The Applicant’s mark and the cited mark also differ in sound and pronunciation.  The Applicant’s mark sounds and is pronounced entirely differently from the cited mark due to the cited mark containing the additional term PRO.  The Applicant’s mark contains two syllables, while the cited mark contains three syllables.  Upon hearing the respective marks, potential purchasers would ascertain the different sound impression of the Applicant’s ViSAGE mark and the cited VISAGE PRO mark.  See Bell Laboratories, Inc. v. Colonial Products., Inc., 644 F. Supp. 542, 547 (S.D. Fla. 1986) (FINAL FLIP and FLIP for the same product are “ultimately different and different sounding.”)

The mere fact that the Applicant’s mark and the cited registration share a common literal element is insufficient to render confusion likely in view of the differences in the remainder of the marks.  See, e.g. In re Hearst Corp., 25 U.S.P.Q.2d 1238, 1239 (Fed. Cir. 1992) (finding VARGA GIRL for calendars does not look or sound like VARGAS for calendars, posters, and similar goods; see also J. Wiss and Sons Co. v. Gee Whiz Tool Corp., 150 U.S.P.Q. 583, 584 (6th Cir. 1966) (finding no likelihood of confusion between WIZZ and GEE WHIZ for pruning shears); see also Knapp-Monarch Co. v. Poloron Products, Inc., 134 U.S.P.Q. 412, 414 (T.T.A.B. 1962) (finding THERMEX for insulated picnic jugs, boxes and containers does not look or sound like THERM-A-JUG for insulated beverage containers).

Even when goods or services are identical, the mere inclusion of the same term in marks is not a proper basis upon which to assert that confusion is likely where the remaining portions of the marks are sufficient to distinguish between them. In re Hamilton Bank, 222 U.S.P.Q. 174, 178 (T.T.A.B. 1984). Ultimately, the "[s]imilarity is determined on the basis of the total effect of the designation, rather than a comparison of individual features." See Pignons S.A. de Mecanique de Precision v. Polaroid Corporation, 212 U.S.P.Q. 246, 250 (1st Cir. 1981). As the Federal Circuit indicated in Opryland USA, Inc. v. Great American Music Show, Inc., in finding that the Board erred by failing to consider the marks as a whole, "[w]hen it is the entirety of the marks that is perceived by the public, it is the entirety of the marks that must be compared." 23 U.S.P.Q.2d 1471, 1473 (Fed. Cir. 1992).
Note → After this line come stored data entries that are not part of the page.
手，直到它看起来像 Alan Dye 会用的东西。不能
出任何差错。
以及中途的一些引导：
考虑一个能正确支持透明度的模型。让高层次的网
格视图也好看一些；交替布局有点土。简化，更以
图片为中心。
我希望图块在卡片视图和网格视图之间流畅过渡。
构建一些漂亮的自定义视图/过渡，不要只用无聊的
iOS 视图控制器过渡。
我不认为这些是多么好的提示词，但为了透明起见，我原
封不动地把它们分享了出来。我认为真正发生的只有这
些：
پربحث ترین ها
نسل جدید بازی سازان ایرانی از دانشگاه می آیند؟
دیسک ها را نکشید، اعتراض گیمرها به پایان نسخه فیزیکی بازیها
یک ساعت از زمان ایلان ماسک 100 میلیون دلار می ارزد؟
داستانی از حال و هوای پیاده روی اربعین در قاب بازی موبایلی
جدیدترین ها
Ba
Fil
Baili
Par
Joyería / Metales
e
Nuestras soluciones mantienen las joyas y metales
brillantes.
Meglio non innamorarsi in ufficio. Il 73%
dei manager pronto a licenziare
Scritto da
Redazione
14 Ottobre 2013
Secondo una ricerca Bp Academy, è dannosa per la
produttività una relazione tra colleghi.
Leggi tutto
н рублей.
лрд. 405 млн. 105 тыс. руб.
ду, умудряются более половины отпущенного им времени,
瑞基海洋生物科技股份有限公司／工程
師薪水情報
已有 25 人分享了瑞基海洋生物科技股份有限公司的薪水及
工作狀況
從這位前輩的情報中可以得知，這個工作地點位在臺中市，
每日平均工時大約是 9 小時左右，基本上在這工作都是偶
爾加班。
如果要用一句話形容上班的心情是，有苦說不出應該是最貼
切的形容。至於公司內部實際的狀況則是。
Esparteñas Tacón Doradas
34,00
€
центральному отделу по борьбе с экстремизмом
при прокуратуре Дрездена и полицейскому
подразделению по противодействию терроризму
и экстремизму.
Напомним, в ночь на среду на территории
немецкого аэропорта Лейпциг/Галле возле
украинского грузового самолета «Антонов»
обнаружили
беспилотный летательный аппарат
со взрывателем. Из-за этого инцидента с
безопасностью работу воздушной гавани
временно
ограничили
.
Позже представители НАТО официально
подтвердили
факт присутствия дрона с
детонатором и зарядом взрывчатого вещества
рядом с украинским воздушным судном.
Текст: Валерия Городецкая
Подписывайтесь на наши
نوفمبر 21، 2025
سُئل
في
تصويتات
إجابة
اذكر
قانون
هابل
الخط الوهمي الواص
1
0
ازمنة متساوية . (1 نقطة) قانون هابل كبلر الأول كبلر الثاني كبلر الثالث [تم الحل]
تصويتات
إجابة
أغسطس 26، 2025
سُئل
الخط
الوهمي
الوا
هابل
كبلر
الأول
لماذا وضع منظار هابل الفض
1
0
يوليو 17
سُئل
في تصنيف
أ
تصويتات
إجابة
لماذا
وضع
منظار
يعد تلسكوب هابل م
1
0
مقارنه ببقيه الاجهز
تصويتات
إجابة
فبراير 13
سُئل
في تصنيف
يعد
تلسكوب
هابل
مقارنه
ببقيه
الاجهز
In this case, the Applicant submits that the differences in the respective marks cannot be ignored. Potential purchasers seeing or hearing the applied-for mark versus the registered mark would immediately perceive the dissimilarities. Consequently, the Applicant’s mark creates a different visual and aural impression than that of the registered mark. 

Besides the differences in the marks, the activities and conditions surrounding the channels of trade are such that there is no likelihood of confusion as to origin. The fact that the Applicant’s applied-for goods are sold in its own grocery stores to individual consumers who are familiar with the Applicant and its private-label products further mitigates against any opportunity for confusion.

Further, according to the USPTO, there are at least 40 marks registered on the Principal Register that consist of or incorporate “VISAGE”.  See Exhibit A.  Given the existence of numerous VISAGE-formative marks in the Federal Register, the Applicant submits that the differences between the Applicant’s mark and the Registrant’s mark are sufficient to distinguish them.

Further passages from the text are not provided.